I am looking into purchasing an Outback or Revolution (have not decided which I like best) and am wondering about maintenance/reliability for the Miracle drive. I have not actually put my hands on one as yet. 
Beyond good cleaning and storage after use what type of maintenance is required?
After how many hours do they need to be rebuilt or can they be rebuilt?
Are they reliable? Has anyone had the drive fail on them while on the water?

Many thanks for your input!!

Eastbayboy


----------



## Stressless (Oct 2, 2007)

OK - you asked for it... 

This is a "miracle" drive for a kayak.. ..



















A Hobie Mirage Drive 










That smile notwithsatnding the drive does take some MTX. JD can prolly give you better MTBCF but I've found MTBCF about 50+ hours of fairly serious peddling. With that being said a few spare parts, Chain, Mast, Sail and two tools and you'll be on moving right along with a 30min MTX stop on the water. 

Tools:
Regular wrench for the nut on the chain (I'm trying to find a crescent wrench or vice grip to use for this and to torque the mast)
Allen wrench for set screw on mast

Best
Stressless


----------



## Yaksquatch (Mar 23, 2009)

The Outback is slow and doesn't track worth a crap. Also, when (Not if!) the peddle drive breaks it is a pain to paddle.

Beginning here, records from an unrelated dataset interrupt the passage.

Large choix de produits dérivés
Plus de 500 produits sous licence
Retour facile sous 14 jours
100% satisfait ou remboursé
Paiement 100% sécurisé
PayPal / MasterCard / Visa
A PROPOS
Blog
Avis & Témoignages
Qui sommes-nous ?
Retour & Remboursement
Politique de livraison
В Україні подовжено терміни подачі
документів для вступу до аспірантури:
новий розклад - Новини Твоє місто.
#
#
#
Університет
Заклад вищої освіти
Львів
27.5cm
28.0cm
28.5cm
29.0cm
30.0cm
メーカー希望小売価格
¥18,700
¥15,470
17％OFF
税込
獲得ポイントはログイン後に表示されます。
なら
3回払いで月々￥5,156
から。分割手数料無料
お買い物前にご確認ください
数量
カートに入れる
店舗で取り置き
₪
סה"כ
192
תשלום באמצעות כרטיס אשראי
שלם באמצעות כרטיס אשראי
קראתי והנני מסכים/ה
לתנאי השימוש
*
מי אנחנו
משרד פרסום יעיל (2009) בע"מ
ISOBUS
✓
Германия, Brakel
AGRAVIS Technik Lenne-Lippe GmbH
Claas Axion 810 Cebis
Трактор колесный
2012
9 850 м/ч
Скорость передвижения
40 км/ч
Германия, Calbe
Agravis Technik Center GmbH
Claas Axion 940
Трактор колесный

The Revolution on the other hand is fast and tracks very well regardless of whether you're paddling or peddling.

Ideally you'd want to go to a local kayak shop and try both.

Good luck!
Alex


----------



## Bo Keifus (May 9, 2012)

The most common part broken on the mirage drives is the chain assembly. It's a pretty easy fix but costs $40. If you keep it rinsed off the chain will last a lot longer than if you don't. Can't say much about other broken parts because i've only broken a chain and the idler cable and both were easy fixes. Just sucks forking out the $. That's why I've gone to fishing in a Native Slayer, the drive is a lot more reliable


----------



## 16983 (Sep 12, 2011)

I had a cable jump off the idler pully on the water, ended up replacing the pully and the cable, but, it worked just fine headed in. Had mine for 2 years and fish 2 to 5 days per week, thats the only problem I have had, I do oil some of the parts once in a while.


----------